Input:
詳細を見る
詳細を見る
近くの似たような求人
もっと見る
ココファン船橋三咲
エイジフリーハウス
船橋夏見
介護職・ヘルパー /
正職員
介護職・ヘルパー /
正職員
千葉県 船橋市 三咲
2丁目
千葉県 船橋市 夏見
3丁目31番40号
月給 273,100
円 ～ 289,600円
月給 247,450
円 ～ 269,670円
* * *
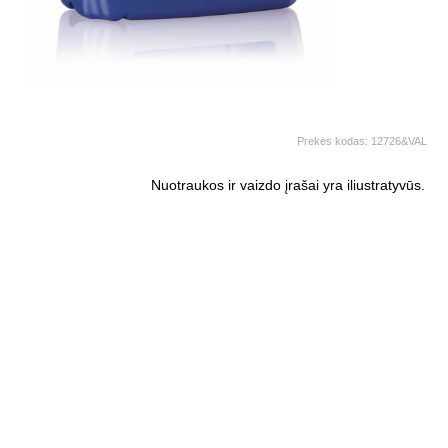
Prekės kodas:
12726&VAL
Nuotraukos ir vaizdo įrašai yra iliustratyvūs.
==
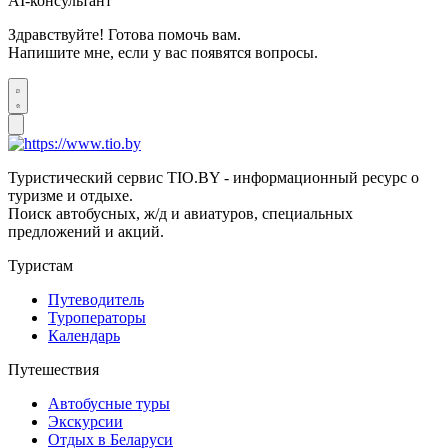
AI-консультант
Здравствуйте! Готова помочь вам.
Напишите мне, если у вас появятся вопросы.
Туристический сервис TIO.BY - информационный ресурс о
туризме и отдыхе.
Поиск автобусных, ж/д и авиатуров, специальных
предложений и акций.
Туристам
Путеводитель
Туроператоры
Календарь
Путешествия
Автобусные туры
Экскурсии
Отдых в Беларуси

What is being asked:
Beginning with the line that has "Путешествия" and ending with the line that has "Отдых в Беларуси", set down the lines above exactly and include no others.

Written answer:
Путешествия
Автобусные туры
Экскурсии
Отдых в Беларуси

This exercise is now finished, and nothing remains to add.